Chinese bill and bond yields dropped on Friday as the market further scaled back expectations of interest rate hikes, driven in part by Beijing's determination to maintain a stable currency, which suggested concern about the economic growth outlook.
China's dismissals this week of US calls for yuan appreciation have bolstered expectations that the timing of a potential interest rate rise will be pushed back, with traders also noting that a rate hike would boost pressure for a yuan rise.
Authorities may continue to rely on quantitative policy and window guidance on credit to forestall asset bubble risks but may want to delay either raising interest rates or depegging the yuan from the dollar, which could cause a renewed dip in economic growth, traders said. "Bond yields are dropping because the authorities appear to be increasingly cautious on policy," said a trader at a European bank in Shanghai.
The indicative five-year government bond yield fell to an eight-month low of 2.7000 percent bid on Friday from 2.7317 percent on Thursday, according to Reuters Reference Rates. But interest rate swaps rebounded on Friday with the onshore five-year IRS edging up to 3.52 percent bid from the previous close of 3.50 percent, after plunging 27 basis points in the past week or so.
In the money market, traders also bought bills as they scaled back expectations for the likelihood of the central bank guiding up auction yields on its bills in open market operations and for a hike in banks' reserve requirement ratios. The weighted average seven-day repo rate eased to 1.6434 percent by midday from 1.6453 percent on Thursday and the 90-day central bank bill yield fell to 1.4243 percent bid on Friday from 1.4299 percent on Thursday.
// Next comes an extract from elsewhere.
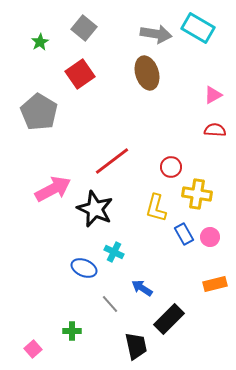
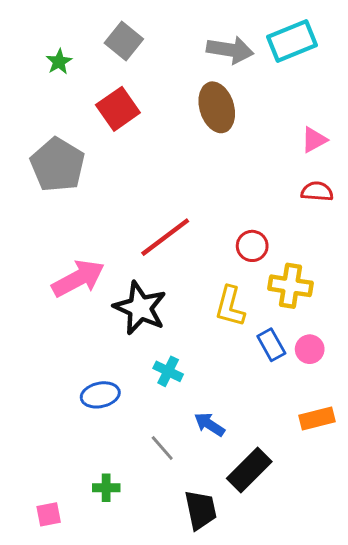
cyan rectangle: (198, 28) -> (292, 41), turned -52
blue ellipse: (84, 268) -> (100, 395), moved, turned -35
pink square: (33, 349) -> (49, 514), turned 30

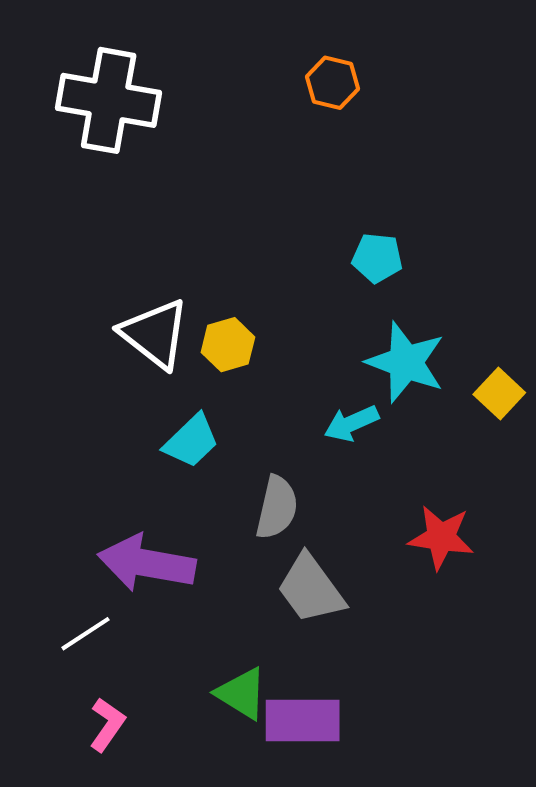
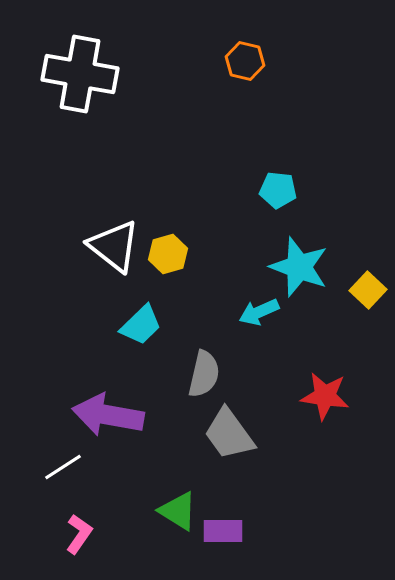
purple rectangle: (303, 721) -> (223, 531), size x0.7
But traders said big, cash-rich banks were hoarding longer-term funds because of the risk of tighter liquidity further out in the future even though current, short-term money was plentiful. The weighted average 21-day repo rate rose to 1.7260 percent from 1.6600 percent in tiny volume. "No one wants to lend out longer-term funds even when there is demand for them," said a trader at a mid-sized domestic bank in eastern China.